Personal information
- Full name: Pablo César Leguizamón Arce
- Date of birth: 5 October 1982 (age 42)
- Place of birth: Asunción, Paraguay
- Height: 1.85 m (6 ft 1 in)
- Position(s): Defender

Youth career
- 1999–2000: Sol de América
- 2000–2001: San Telmo

Senior career*
- Years: Team / Apps / (Gls)
- 2001–2008: San Telmo / 37
- 2004: → Nueva Chicago (loan) / 10 / (0)
- 2005–2006: → Huracán (loan) / 8 / (0)
- 2008–2009: Villa Mitre de Bahía Blanca / 23 / (2)
- 2009–2010: Colegiales / 16 / (1)
- 2010–2011: Atlético Tucumán / 4 / (0)
- 2011–2013: Colegiales / 12
- 2013: → Happy Valley (loan). / 8 / (0)
- 2014–2016: Barracas Central / 51 / (0)
- 2016–2017: Gimnasia y Esgrima / 22 / (0)
- 2017: CA Huracán / 7 / (0)
- 2019–2020: Hong Kong Rangers / 8 / (0)

= Pablo Leguizamón Arce =

Paraguayan-Argentine footballer (born 1982)

Pablo Leguizamón Arce (born 5 October 1982) is a Paraguayan-born naturalised Argentine former professional footballer. In 2013, Argentine newspaper Clarín named him a historic defender from Argentina's lower divisions.

==Career==

===Early career===
Leguizamón Arce was born in Asunción, Paraguay. His first steps in football were at Paraguayan club Sol de América.

===San Telmo===
He joined San Telmo in 2000. He was promoted to the first team in 2001 and spent 8 years with the club. In these eight years, Leguizamón Arce joined Nueva Chicago and Huracán on loan respectively.

====Huracán (loan)====
In Huracan's squad in 2006, Leguizamon teamed with Pablo Migliore, Leandro Grimi, Nicolas Sartori, Mauricio Jofre, Cristian Sanchez Prette, Martin Zapata, Walter Coyette, Esteban Vizcarra, Federico Poggi, Juan Sara, Joaquin Larrivey and Japanese player Yusuke Kato.

Between 2001 and 2008, Leguizamon amassed 136 league appearances for San Telmo in Argentina's B Nacional.

===Villa Mitre===
He left San Telmo and joined Villa Mitre de Bahía Blanca in 2008 but left the club and joined Colegiales in 2009.

===Colegiales===
After spending a season with Colegiales, he joined Atlético Tucumán on a free transfer in 2010, but rejoined Colegiales in 2011.

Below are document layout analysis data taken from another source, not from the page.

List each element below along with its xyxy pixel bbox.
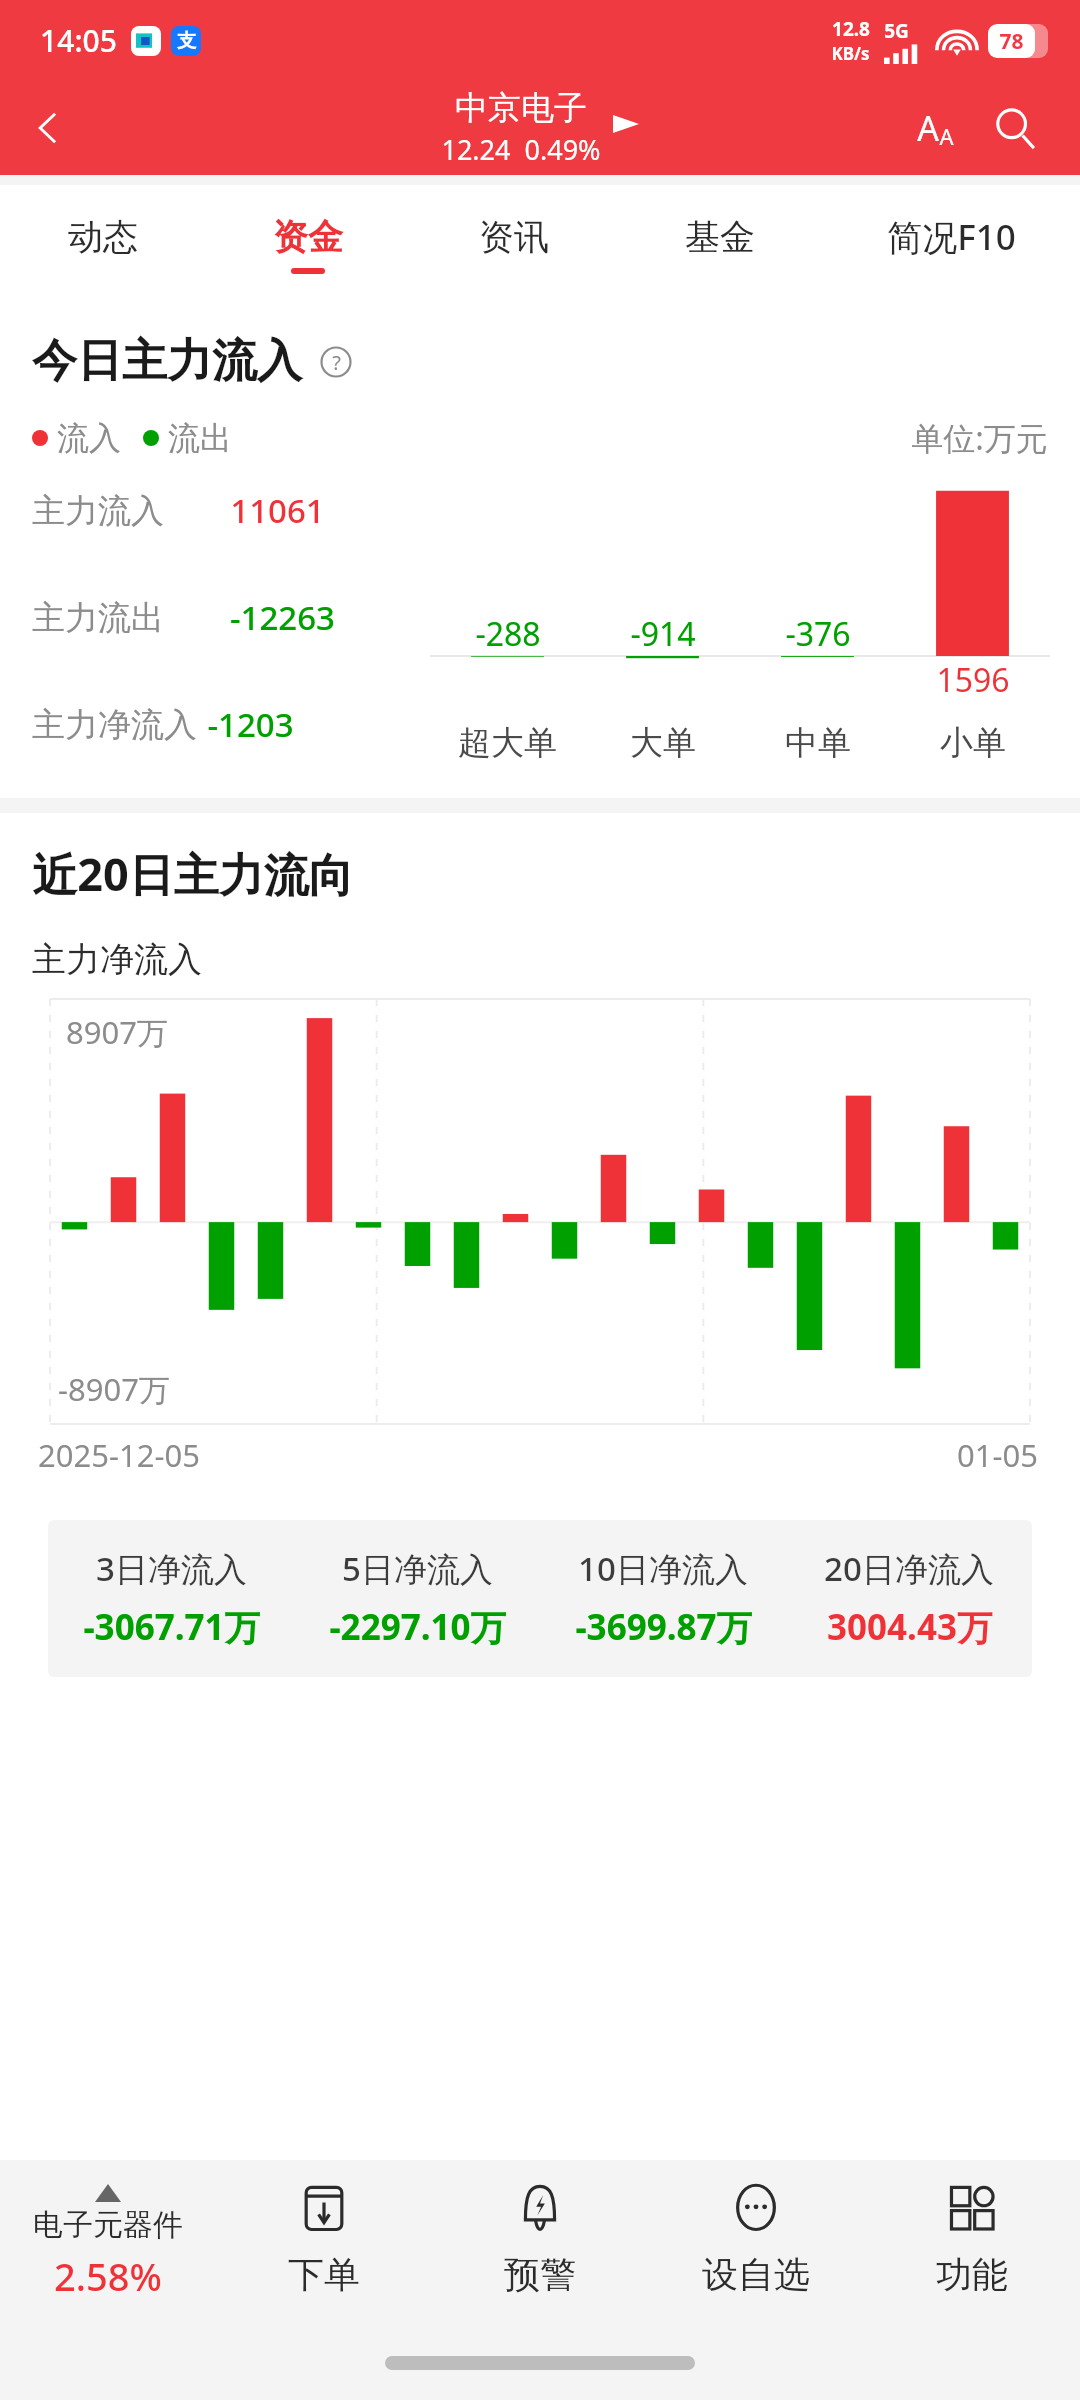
staticText: -12263 [230,595,335,640]
staticText: 支 [177,29,196,53]
button[interactable]: 设自选 [648,2160,864,2325]
staticText: 2.58% [54,2250,162,2302]
staticText: 电子元器件 [33,2206,183,2244]
staticText: 11061 [230,488,325,533]
staticText: 预警 [504,2252,576,2297]
staticText: 20日净流入 [824,1546,994,1591]
staticText: 基金 [685,215,755,259]
staticText: -1203 [207,702,294,747]
staticText: 5日净流入 [342,1546,493,1591]
staticText: A [939,121,954,151]
button[interactable]: 基金 [617,185,823,303]
button[interactable]: 5日净流入 [294,1546,540,1651]
staticText: 12.8 [832,16,870,42]
staticText: 12.24 0.49% [441,131,601,168]
staticText: 中京电子 [455,87,587,129]
staticText: -8907万 [58,1368,170,1410]
staticText: -288 [475,612,541,656]
staticText: 中单 [785,722,851,764]
button[interactable]: 下单 [216,2160,432,2325]
button[interactable]: 功能 [864,2160,1080,2325]
staticText: 动态 [68,215,138,259]
button[interactable]: Search [980,93,1050,163]
staticText: 3004.43万 [827,1603,992,1651]
staticText: 资金 [273,215,343,259]
staticText: 流出 [168,418,232,458]
staticText: 超大单 [458,722,557,764]
staticText: 5G [884,18,909,44]
staticText: 1596 [936,658,1010,702]
button[interactable]: 10日净流入 [540,1546,786,1651]
staticText: A [917,105,939,151]
staticText: 3日净流入 [96,1546,247,1591]
staticText: -3067.71万 [83,1603,260,1651]
button[interactable]: 简况F10 [823,185,1080,303]
button[interactable]: Help [318,344,354,380]
button[interactable]: 资金 [205,185,411,303]
button[interactable]: 电子元器件 [0,2160,216,2325]
staticText: 设自选 [702,2252,810,2297]
staticText: 14:05 [40,20,117,61]
staticText: -2297.10万 [329,1603,506,1651]
staticText: -914 [630,612,696,656]
staticText: 流入 [57,418,121,458]
staticText: 资讯 [479,215,549,259]
button[interactable]: 预警 [432,2160,648,2325]
staticText: 主力净流入 [32,704,197,746]
staticText: 01-05 [957,1434,1038,1476]
staticText: 单位:万元 [911,416,1048,460]
staticText: 8907万 [66,1011,168,1053]
staticText: -376 [785,612,851,656]
button[interactable]: 中京电子 [441,87,639,168]
button[interactable]: 动态 [0,185,205,303]
button[interactable]: 20日净流入 [786,1546,1032,1651]
staticText: 2025-12-05 [38,1434,200,1476]
staticText: 大单 [630,722,696,764]
button[interactable]: 资讯 [411,185,617,303]
button[interactable]: 3日净流入 [48,1546,294,1651]
staticText: 小单 [940,722,1006,764]
staticText: 近20日主力流向 [32,843,354,904]
staticText: 功能 [936,2252,1008,2297]
staticText: 今日主力流入 [32,333,302,390]
staticText: 下单 [288,2252,360,2297]
staticText: 主力净流入 [32,938,202,981]
staticText: -3699.87万 [575,1603,752,1651]
staticText: KB/s [831,42,870,65]
staticText: 主力流出 [32,597,164,639]
staticText: 主力流入 [32,490,164,532]
staticText: 78 [999,27,1024,56]
staticText: ? [332,349,341,376]
button[interactable]: Back [18,97,80,159]
staticText: 10日净流入 [578,1546,748,1591]
button[interactable]: Font size [900,93,970,163]
staticText: 简况F10 [887,213,1016,261]
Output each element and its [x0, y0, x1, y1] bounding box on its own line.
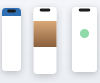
button[interactable] — [72, 7, 97, 72]
button[interactable] — [2, 8, 21, 71]
button[interactable] — [34, 7, 56, 74]
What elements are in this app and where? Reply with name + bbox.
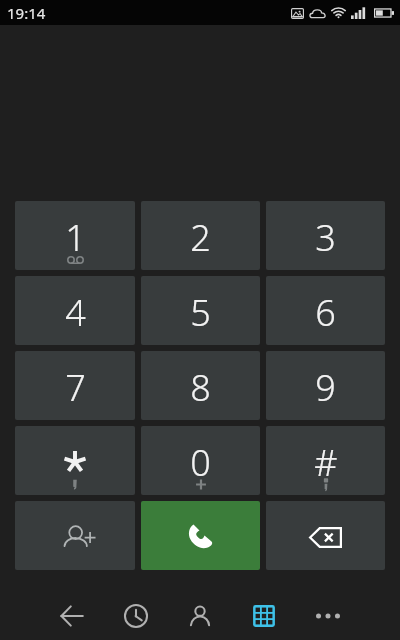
staticText: 4 [65, 288, 86, 337]
button[interactable]: Recents [104, 571, 168, 640]
button[interactable]: 7 [15, 351, 135, 420]
button[interactable]: More options [296, 571, 360, 640]
button[interactable]: 4 [15, 276, 135, 345]
button[interactable]: 3 [266, 201, 385, 270]
staticText: # [314, 438, 338, 487]
button[interactable]: 1 [15, 201, 135, 270]
button[interactable]: 5 [141, 276, 260, 345]
button[interactable]: 6 [266, 276, 385, 345]
button[interactable]: Call [141, 501, 260, 570]
staticText: 9 [315, 363, 336, 412]
staticText: 1 [65, 213, 86, 262]
button[interactable] [15, 426, 135, 495]
staticText: 3 [315, 213, 336, 262]
staticText: 7 [65, 363, 86, 412]
staticText: 6 [315, 288, 336, 337]
button[interactable]: Back [40, 571, 104, 640]
staticText: 8 [190, 363, 211, 412]
button[interactable]: 2 [141, 201, 260, 270]
button[interactable]: 0 [141, 426, 260, 495]
button[interactable]: Add contact [15, 501, 135, 570]
button[interactable]: 9 [266, 351, 385, 420]
staticText: 2 [190, 213, 211, 262]
staticText: 19:14 [7, 3, 46, 23]
staticText: 0 [190, 438, 211, 487]
button[interactable]: Keypad [232, 571, 296, 640]
staticText: 5 [190, 288, 211, 337]
button[interactable]: 8 [141, 351, 260, 420]
button[interactable]: # [266, 426, 385, 495]
button[interactable]: Contacts [168, 571, 232, 640]
button[interactable]: Backspace [266, 501, 385, 570]
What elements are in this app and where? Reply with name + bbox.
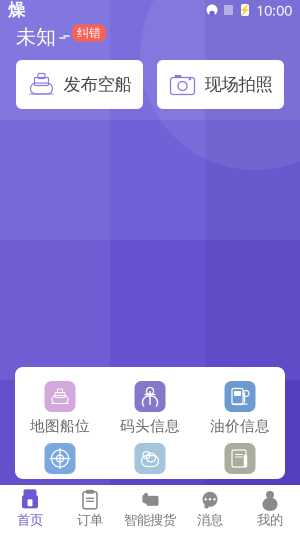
- staticText: 发布空船: [64, 74, 132, 95]
- staticText: 燥: [8, 0, 25, 21]
- staticText: 油价信息: [210, 417, 270, 435]
- staticText: 首页: [17, 512, 43, 528]
- button[interactable]: 智能搜货: [120, 485, 180, 533]
- button[interactable]: 发布空船: [16, 60, 143, 109]
- button[interactable]: 纠错: [72, 24, 106, 42]
- button[interactable]: 功能入口: [15, 443, 105, 474]
- staticText: 智能搜货: [124, 512, 176, 528]
- button[interactable]: 未知: [16, 21, 71, 53]
- button[interactable]: 功能入口: [195, 443, 285, 474]
- button[interactable]: 订单: [60, 485, 120, 533]
- button[interactable]: 首页: [0, 485, 60, 533]
- staticText: 我的: [257, 512, 283, 528]
- button[interactable]: 功能入口: [105, 443, 195, 474]
- staticText: 码头信息: [120, 417, 180, 435]
- staticText: 10:00: [256, 0, 292, 20]
- staticText: 消息: [197, 512, 223, 528]
- button[interactable]: 我的: [240, 485, 300, 533]
- staticText: 纠错: [77, 26, 101, 40]
- staticText: 未知: [16, 25, 56, 49]
- button[interactable]: 现场拍照: [157, 60, 284, 109]
- button[interactable]: 码头信息: [105, 381, 195, 435]
- button[interactable]: 油价信息: [195, 381, 285, 435]
- staticText: ⚡: [239, 5, 251, 15]
- button[interactable]: 地图船位: [15, 381, 105, 435]
- staticText: 现场拍照: [204, 74, 272, 95]
- staticText: 订单: [77, 512, 103, 528]
- staticText: 地图船位: [30, 417, 90, 435]
- button[interactable]: 消息: [180, 485, 240, 533]
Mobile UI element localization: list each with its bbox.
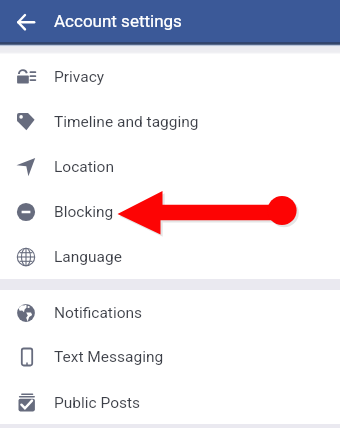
button[interactable]: Text Messaging bbox=[0, 334, 340, 379]
staticText: Notifications bbox=[54, 304, 143, 322]
staticText: Text Messaging bbox=[54, 348, 164, 366]
button[interactable]: Notifications bbox=[0, 290, 340, 335]
staticText: Language bbox=[54, 248, 122, 266]
button[interactable]: Language bbox=[0, 234, 340, 279]
button[interactable]: Public Posts bbox=[0, 380, 340, 425]
staticText: Account settings bbox=[54, 11, 182, 31]
staticText: Public Posts bbox=[54, 394, 141, 412]
button[interactable]: Timeline and tagging bbox=[0, 99, 340, 144]
button[interactable]: Blocking bbox=[0, 189, 340, 234]
staticText: Location bbox=[54, 158, 114, 176]
staticText: Timeline and tagging bbox=[54, 113, 199, 131]
staticText: Blocking bbox=[54, 203, 114, 221]
button[interactable]: Navigate up bbox=[8, 5, 44, 41]
staticText: Privacy bbox=[54, 68, 105, 86]
button[interactable]: Location bbox=[0, 144, 340, 189]
button[interactable]: Privacy bbox=[0, 54, 340, 99]
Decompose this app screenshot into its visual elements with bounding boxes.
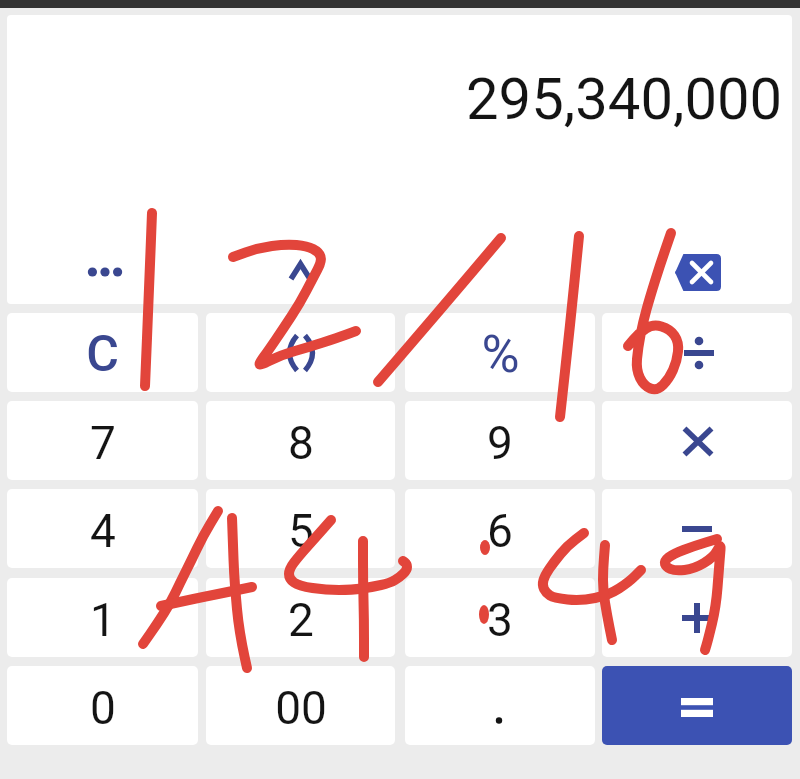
staticText: 4 — [90, 504, 116, 558]
button[interactable]: Backspace — [602, 242, 792, 302]
button[interactable]: Parentheses — [206, 313, 395, 392]
staticText: % — [481, 324, 520, 385]
staticText: 1 — [90, 593, 116, 647]
button[interactable]: More options — [7, 242, 198, 302]
button[interactable]: Power — [206, 242, 395, 302]
button[interactable]: 6 — [405, 489, 595, 568]
button[interactable]: 0 — [7, 666, 198, 745]
button[interactable]: 3 — [405, 578, 595, 657]
staticText: 3 — [487, 593, 513, 647]
button[interactable]: 1 — [7, 578, 198, 657]
staticText: 295,340,000 — [466, 65, 783, 133]
button[interactable]: % — [405, 313, 595, 392]
button[interactable]: 7 — [7, 401, 198, 480]
staticText: 5 — [288, 504, 314, 558]
button[interactable]: Divide — [602, 313, 792, 392]
button[interactable]: 9 — [405, 401, 595, 480]
button[interactable]: C — [7, 313, 198, 392]
staticText: C — [86, 325, 119, 384]
button[interactable]: Multiply — [602, 401, 792, 480]
button[interactable]: 4 — [7, 489, 198, 568]
button[interactable]: 8 — [206, 401, 395, 480]
staticText: 00 — [275, 681, 327, 735]
button[interactable]: Minus — [602, 489, 792, 568]
button[interactable]: 2 — [206, 578, 395, 657]
button[interactable]: Plus — [602, 578, 792, 657]
staticText: 9 — [487, 416, 513, 470]
button[interactable]: 5 — [206, 489, 395, 568]
button[interactable] — [405, 242, 595, 302]
button[interactable]: 00 — [206, 666, 395, 745]
staticText: 2 — [288, 593, 314, 647]
button[interactable]: Equals — [602, 666, 792, 745]
button[interactable]: Decimal point — [405, 666, 595, 745]
staticText: 6 — [487, 504, 513, 558]
staticText: 8 — [288, 416, 314, 470]
staticText: 7 — [90, 416, 116, 470]
staticText: 0 — [90, 681, 116, 735]
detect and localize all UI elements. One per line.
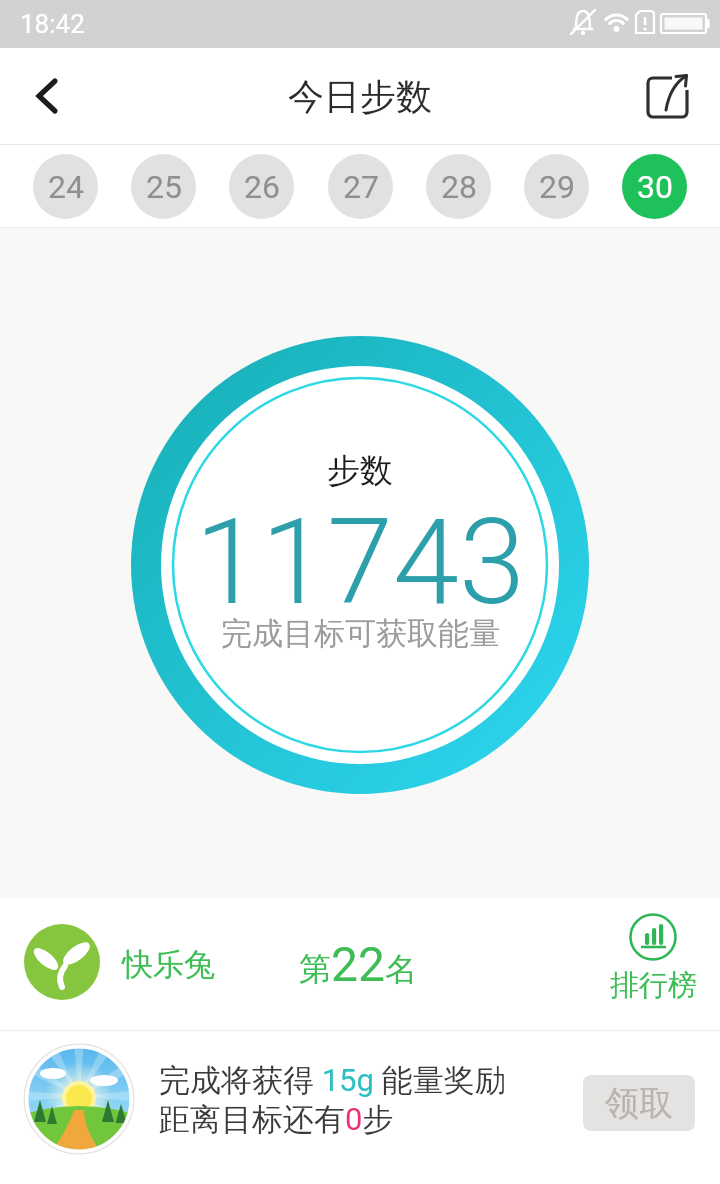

He appeared in 121 league games for Colegiales between 2009 and 2014.

===Happy Valley===
After spending 13 years in Argentina, Leguizamón Arce joined Hong Kong First Division League side Happy Valley in July 2013 and left in January 2014. Leguizamon incorporated to Happy Valley's team after its Argentine coach Sergio Timoner contacted him in March to play with the club. Leguizamon colleagued with Argentines Mauro Beltramella and Jonathan Acosta.

===Gimnasia===
In August 2016, Leguizamon joined Gimnasia upon request from Dario Alaniz.

===Rangers===
On 30 July 2019, Leguizamón Arce returned to Hong Kong and joined Hong Kong Premier League club Rangers.